The 401(k) Plan's Operation

 

The United States Congress created the 401(k) plan to encourage Americans to save for retirement. Among the advantages they provide are tax savings.

 

401(k) plan that is conventional (k)

 

Employee contributions to a standard 401(k) are taken from gross income, which means the money comes directly from the employee's paycheck before income taxes are subtracted. As a consequence, the employee's taxable income is reduced by the year's total contributions, which may be claimed as a tax deduction for that tax year. There are no taxes owed on either the contribution or the profits until the employee withdraws the funds, which is often during retirement.

 

Roth 401 (k) (k)

 

Contributions to a Roth 401(k) are deducted from the employee's after-tax income, which means they are deducted from the employee's compensation after income taxes are subtracted. As a result, there is no tax deduction for the contribution in the year it is made. When money is taken during retirement, neither the employee's contribution nor the investment earnings are subject to further taxes.

 

However, not all workplaces provide the Roth account option. If the Roth is available, the employee may choose one or the other or a combination of the two, up to the annual contribution limitations for tax-deductible contributions.

 

Contributing a 401(k) Plan Contribution

 

A 401(k) is a qualified retirement plan that is defined contribution in nature. The employee and employer may contribute to the account up to the IRS-mandated monetary restrictions (IRS).

 

A defined contribution plan is an alternative to the typical pension, referred to as a defined-benefit plan by the Internal Revenue Service.

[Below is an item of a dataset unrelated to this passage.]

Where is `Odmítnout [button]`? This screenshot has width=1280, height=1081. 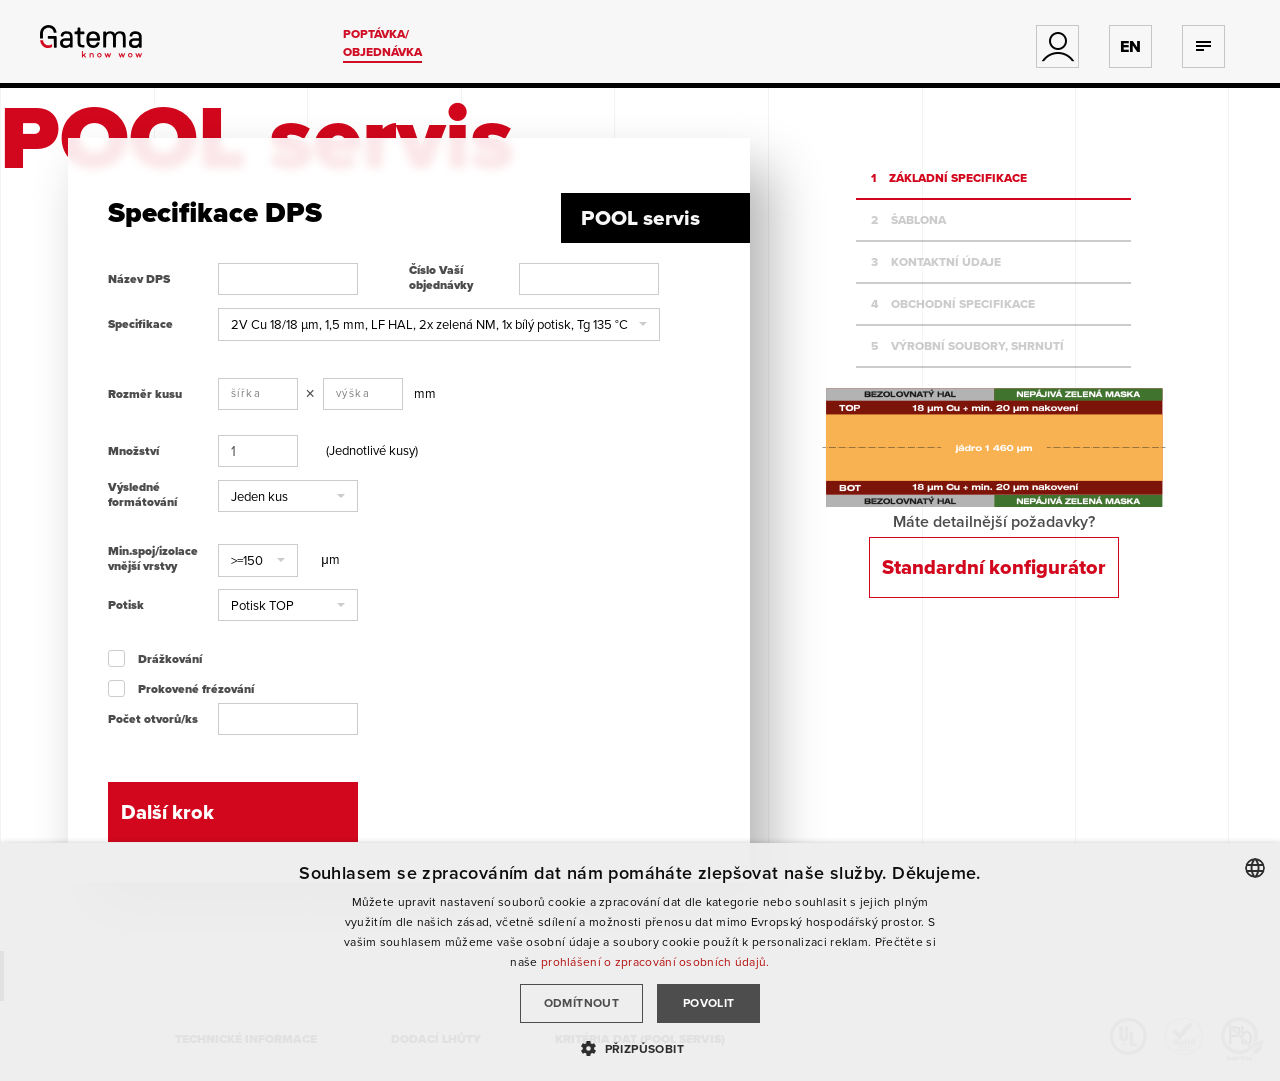 Odmítnout [button] is located at coordinates (582, 1002).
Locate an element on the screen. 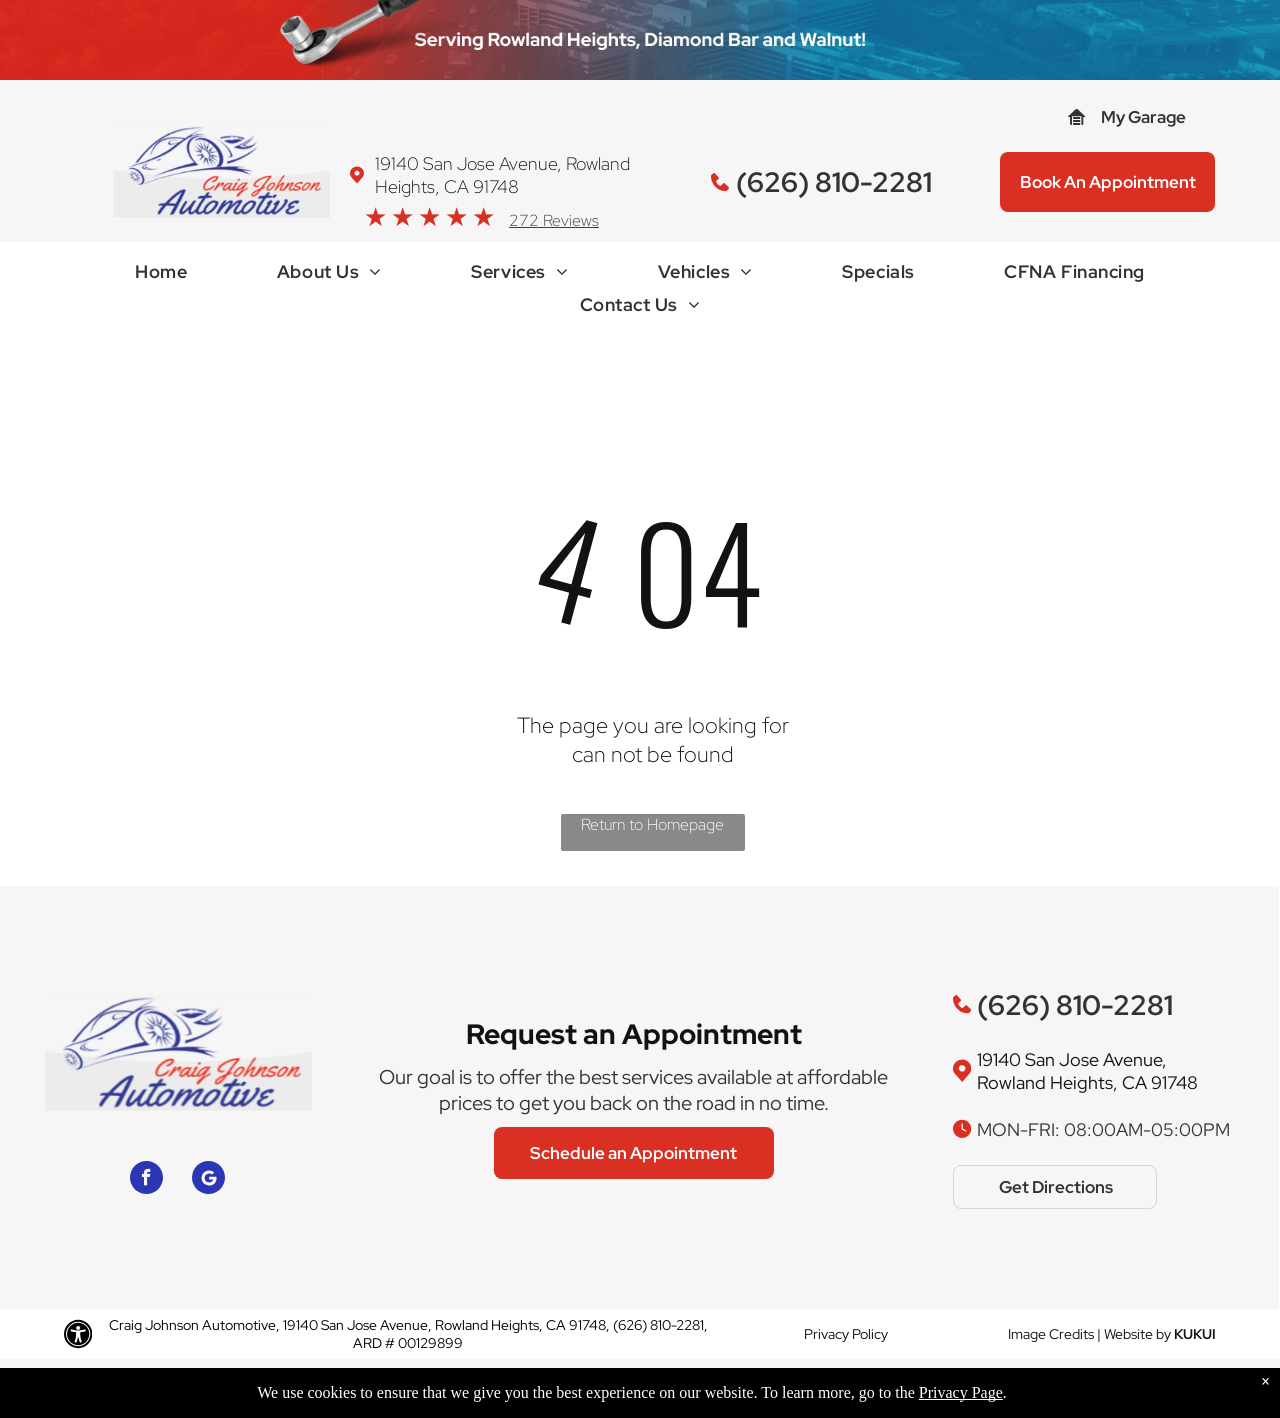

With a pension, the company agrees to provide a certain amount of money to the employee for the duration of his or her retirement.

 

In recent decades, as businesses moved the burden and risk of retirement savings to their employees, 401(k) plans have become more prevalent and conventional pensions have become rare.

 

Additionally, employees are responsible for selecting particular assets for their 401(k) plans from a list offered by their company. Typically, these solutions contain a mix of stock and bond mutual funds, as well as target-date funds, which are meant to mitigate the risk of investment losses as an employee approaches retirement.

 

Additionally, they may include insurance company-issued guaranteed investment contracts (GICs) and, on occasion, the employer's own stock.

 

Contribution Restrictions

 

The maximum contribution an individual or company may make to a 401(k) plan is changed on a quarterly basis to account for inflation, which is a metric used to assess an economy's growing costs.

 

Employee contributions are limited to $19,500 per year for workers under the age of 50 in 2021, and to $20,500 per year in 2022. Individuals aged 50 and beyond, on the other hand, can pay a $6,500 catch-up contribution in 2021 and 2022.

 

If the employer contributes as well, or if the employee elects to make extra, non-deductible after-tax contributions to their standard 401(k) plan, a total employee-employer contribution sum is calculated for the year.

How Do You Begin a 401(k) Plan? 

Employers are the simplest method to establish a 401(k) plan. Numerous employers offer 401(k) plans, and some match a portion of their employees' contributions. In this situation, the firm will handle your 401(k) paperwork and payments during onboarding. If you are self-employed or co-own a small business with your spouse, you may qualify for a solo 401(k) plan, sometimes referred to as an independent 401(k) (k). These retirement plans enable independent contractors and freelancers to fund their own retirement, regardless of whether they are employed by another organization. Most internet brokers allow for the creation of a solo 401(k).